▸ YOUR TASK
Scan the material below for the string "life", and copy every line where it shows up.

▸ DATASET RECORDS
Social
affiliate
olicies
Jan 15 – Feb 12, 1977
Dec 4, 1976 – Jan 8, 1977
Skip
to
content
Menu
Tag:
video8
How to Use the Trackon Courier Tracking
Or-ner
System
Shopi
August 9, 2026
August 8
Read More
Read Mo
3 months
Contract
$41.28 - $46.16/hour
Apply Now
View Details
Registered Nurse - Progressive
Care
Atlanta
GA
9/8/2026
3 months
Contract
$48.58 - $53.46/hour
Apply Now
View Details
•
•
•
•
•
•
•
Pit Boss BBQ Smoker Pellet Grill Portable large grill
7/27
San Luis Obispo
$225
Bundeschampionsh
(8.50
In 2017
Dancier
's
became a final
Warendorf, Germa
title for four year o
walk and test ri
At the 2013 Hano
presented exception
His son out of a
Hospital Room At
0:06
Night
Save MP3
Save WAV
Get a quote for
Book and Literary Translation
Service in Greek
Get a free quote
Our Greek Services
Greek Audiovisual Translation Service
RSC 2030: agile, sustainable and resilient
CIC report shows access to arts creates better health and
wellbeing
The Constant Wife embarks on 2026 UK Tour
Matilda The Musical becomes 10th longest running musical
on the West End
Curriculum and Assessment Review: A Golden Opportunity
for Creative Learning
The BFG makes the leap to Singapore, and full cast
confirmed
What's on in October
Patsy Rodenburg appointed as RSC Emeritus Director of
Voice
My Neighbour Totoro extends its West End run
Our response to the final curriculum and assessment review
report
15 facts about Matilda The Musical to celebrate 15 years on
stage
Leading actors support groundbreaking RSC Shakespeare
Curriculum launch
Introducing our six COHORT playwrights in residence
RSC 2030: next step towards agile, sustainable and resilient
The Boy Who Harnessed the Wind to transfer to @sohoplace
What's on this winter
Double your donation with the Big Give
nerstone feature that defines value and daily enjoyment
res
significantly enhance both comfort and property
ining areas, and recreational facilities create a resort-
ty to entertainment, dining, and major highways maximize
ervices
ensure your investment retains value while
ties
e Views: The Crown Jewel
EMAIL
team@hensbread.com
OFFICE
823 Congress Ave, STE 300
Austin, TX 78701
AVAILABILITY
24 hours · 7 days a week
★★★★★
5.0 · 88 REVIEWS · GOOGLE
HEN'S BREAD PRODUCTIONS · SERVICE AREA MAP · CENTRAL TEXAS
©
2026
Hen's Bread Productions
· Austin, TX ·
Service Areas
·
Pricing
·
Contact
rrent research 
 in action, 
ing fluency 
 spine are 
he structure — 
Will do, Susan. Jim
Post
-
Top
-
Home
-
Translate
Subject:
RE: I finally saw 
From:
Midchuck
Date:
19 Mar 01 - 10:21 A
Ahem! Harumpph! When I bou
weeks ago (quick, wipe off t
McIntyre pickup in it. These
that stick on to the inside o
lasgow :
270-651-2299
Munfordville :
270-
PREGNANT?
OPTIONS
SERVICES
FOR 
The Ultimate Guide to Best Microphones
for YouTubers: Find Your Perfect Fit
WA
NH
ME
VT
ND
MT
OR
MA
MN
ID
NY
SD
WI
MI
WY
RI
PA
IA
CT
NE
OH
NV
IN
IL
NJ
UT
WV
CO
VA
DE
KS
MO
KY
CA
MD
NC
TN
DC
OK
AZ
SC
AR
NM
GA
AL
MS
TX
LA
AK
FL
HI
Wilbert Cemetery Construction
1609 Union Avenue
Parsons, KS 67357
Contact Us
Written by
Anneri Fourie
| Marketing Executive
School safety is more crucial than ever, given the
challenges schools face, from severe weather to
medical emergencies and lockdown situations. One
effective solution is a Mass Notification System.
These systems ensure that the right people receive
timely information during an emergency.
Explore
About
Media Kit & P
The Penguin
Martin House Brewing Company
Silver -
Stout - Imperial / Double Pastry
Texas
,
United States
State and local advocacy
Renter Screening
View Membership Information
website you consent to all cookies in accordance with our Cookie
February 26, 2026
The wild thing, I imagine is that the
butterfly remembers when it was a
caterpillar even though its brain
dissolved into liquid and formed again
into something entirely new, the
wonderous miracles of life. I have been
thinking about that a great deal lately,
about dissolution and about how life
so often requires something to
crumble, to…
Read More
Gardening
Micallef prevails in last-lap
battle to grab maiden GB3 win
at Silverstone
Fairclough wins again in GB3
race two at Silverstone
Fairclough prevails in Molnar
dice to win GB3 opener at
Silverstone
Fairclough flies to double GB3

▸ WRITTEN ANSWER
wonderous miracles of life. I have been
about dissolution and about how life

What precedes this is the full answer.